Tumor-infiltrating Foxp3+ regulatory T cells are correlated with cyclooxygenase-2 expression and are associated with recurrence in resected non-small cell lung cancer.

BACKGROUND: Cyclooxygenase-2 (COX-2) is constitutively overexpressed in a variety of epithelial malignancies and is usually associated with a poor prognosis. COX-2-derived prostaglandin E2 transforms CD4+CD25+ T regulatory (Treg) cells (Tregs), and Tregs are thought to moderate the antitumor immune response. Herein, we investigated the prognostic value of tumor-infiltrating Treg cells and their correlation with COX-2 expression in resected non-small cell lung cancer (NSCLC).

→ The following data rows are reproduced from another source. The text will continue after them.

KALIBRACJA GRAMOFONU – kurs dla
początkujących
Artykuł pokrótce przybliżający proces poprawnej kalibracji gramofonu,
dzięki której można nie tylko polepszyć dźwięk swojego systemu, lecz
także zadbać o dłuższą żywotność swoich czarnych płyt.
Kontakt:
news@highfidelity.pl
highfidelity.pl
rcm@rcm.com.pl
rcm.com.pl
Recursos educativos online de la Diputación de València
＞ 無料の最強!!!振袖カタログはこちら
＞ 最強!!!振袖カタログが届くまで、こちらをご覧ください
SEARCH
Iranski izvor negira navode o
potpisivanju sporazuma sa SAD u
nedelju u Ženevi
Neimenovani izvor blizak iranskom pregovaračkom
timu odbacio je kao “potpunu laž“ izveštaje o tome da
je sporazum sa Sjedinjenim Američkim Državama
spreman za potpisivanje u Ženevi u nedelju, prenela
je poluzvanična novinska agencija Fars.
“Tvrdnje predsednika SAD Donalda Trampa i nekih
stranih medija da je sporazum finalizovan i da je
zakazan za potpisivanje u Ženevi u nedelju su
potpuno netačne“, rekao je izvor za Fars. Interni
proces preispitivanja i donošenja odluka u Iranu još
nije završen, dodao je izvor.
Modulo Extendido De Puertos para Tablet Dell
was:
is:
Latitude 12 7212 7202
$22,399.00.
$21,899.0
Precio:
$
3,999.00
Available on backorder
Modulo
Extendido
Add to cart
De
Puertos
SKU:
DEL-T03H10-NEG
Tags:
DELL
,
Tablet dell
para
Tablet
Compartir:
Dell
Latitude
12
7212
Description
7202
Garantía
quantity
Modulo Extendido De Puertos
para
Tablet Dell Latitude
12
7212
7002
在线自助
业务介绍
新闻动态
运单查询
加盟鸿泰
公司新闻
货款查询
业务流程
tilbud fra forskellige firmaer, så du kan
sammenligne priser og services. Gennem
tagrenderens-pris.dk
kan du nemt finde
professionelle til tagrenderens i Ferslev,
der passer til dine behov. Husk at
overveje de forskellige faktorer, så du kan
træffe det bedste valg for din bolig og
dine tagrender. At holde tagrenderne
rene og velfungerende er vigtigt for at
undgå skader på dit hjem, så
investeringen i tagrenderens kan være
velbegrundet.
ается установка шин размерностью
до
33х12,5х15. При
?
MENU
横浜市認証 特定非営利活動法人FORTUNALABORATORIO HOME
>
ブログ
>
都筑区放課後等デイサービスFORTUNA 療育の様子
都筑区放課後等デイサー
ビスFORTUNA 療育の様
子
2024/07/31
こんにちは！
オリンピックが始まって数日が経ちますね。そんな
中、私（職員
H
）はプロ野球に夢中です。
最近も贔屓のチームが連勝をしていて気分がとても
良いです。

MATERIAL AND METHODS: Intratumoral COX-2 and Treg expression were retrospectively assessed using immunohistochemistry in paraffin-embedded samples from 100 patients who had undergone complete resections for NSCLC. The expressions of COX-2 and Foxp3, which was most specific Treg cell marker, were compared with the clinicopathological variables, and the correlation between Foxp3+ Tregs and COX-2 expression was analyzed.

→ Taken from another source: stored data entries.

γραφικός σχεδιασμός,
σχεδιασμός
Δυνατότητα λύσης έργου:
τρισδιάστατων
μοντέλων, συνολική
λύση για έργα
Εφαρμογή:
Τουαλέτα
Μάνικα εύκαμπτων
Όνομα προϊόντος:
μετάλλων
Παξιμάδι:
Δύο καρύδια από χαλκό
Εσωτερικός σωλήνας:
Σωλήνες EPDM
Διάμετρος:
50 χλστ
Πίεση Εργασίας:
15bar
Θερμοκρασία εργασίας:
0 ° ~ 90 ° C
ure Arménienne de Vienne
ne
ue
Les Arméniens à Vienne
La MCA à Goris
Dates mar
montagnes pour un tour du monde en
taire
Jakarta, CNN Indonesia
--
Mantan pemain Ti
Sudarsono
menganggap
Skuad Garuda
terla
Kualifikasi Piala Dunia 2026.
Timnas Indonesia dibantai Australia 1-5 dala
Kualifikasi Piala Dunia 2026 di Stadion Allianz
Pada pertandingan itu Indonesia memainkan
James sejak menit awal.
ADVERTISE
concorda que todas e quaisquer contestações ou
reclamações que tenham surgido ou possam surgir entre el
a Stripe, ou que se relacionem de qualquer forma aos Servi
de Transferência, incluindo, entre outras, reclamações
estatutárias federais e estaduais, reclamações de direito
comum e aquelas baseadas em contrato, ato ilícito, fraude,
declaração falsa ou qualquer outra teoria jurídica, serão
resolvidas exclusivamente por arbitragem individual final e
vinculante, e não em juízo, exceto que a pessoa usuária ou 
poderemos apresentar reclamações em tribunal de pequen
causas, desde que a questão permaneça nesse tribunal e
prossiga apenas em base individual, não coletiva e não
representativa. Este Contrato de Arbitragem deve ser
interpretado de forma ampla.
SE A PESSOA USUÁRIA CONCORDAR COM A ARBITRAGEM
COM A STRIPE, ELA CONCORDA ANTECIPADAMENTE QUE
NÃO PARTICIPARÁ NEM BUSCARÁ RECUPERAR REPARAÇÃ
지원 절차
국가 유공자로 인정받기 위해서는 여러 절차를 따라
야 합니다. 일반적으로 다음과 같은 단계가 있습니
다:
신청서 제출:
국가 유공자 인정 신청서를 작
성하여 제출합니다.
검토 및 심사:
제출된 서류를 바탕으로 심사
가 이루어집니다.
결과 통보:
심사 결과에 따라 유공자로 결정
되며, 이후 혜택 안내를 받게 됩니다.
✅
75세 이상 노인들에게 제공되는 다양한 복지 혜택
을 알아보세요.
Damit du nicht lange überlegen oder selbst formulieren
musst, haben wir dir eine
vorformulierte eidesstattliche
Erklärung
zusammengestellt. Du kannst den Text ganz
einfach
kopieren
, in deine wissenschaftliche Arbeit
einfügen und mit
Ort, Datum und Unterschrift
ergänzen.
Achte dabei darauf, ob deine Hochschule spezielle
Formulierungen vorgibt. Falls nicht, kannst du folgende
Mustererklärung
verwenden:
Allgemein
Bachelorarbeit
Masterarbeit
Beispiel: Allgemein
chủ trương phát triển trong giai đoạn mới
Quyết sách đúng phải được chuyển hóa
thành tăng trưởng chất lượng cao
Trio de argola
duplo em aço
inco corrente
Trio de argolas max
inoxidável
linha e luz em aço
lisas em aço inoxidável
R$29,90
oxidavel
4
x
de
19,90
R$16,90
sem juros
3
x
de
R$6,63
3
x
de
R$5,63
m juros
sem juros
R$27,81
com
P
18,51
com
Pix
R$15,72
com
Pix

RESULTS: The recurrence-free survival (RFS) of patients with elevated COX-2 expression was significantly worse than that of patients without COX-2 expression. Tumor-infiltrating Foxp3-positive lymphocytes were positively correlated with COX-2 expression. The median count for Foxp3-positive lymphocytes was 3 (minimum-maximum, 0-24) in 10 high-power fields. The RFS of patients with tumors containing >or=3 Foxp3-positive cells (Foxp3 expression group) was significantly worse than that of patients with tumors containing <3 Foxp3-positive cells. In a multivariate analysis, only nodal status was an independent predictor of a significantly shorter RFS. However, in node-negative NSCLC, Foxp3 expression was an independent predictor of a significantly shorter RFS.
CONCLUSIONS: Tumor-infiltrating Foxp3+ Tregs were positively correlated with intratumoral COX-2 expression and were associated with a worse RFS, especially among patients with node-negative NSCLC.